Source data section start
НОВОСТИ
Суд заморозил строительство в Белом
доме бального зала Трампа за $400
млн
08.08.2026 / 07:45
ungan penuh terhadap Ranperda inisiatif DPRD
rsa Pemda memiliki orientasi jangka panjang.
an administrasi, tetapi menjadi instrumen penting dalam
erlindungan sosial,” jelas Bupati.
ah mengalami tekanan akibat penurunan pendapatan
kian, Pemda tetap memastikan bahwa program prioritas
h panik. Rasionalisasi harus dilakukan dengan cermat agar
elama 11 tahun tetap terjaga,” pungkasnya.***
Source data section end
Source data section start
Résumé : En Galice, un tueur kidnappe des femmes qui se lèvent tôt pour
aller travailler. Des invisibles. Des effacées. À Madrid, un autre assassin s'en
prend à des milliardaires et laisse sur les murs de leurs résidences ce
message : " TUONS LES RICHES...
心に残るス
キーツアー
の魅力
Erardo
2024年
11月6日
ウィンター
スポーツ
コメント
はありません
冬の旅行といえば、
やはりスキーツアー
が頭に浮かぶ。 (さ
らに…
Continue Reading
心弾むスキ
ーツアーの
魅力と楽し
Source data section end
• Work task: Among the records above, extract exactly the lines from the line with "an administrasi, tetapi" to the line with "elama 11 tahun", both lines included, and leave out the rest.

• Answer:
an administrasi, tetapi menjadi instrumen penting dalam
erlindungan sosial,” jelas Bupati.
ah mengalami tekanan akibat penurunan pendapatan
kian, Pemda tetap memastikan bahwa program prioritas
h panik. Rasionalisasi harus dilakukan dengan cermat agar
elama 11 tahun tetap terjaga,” pungkasnya.***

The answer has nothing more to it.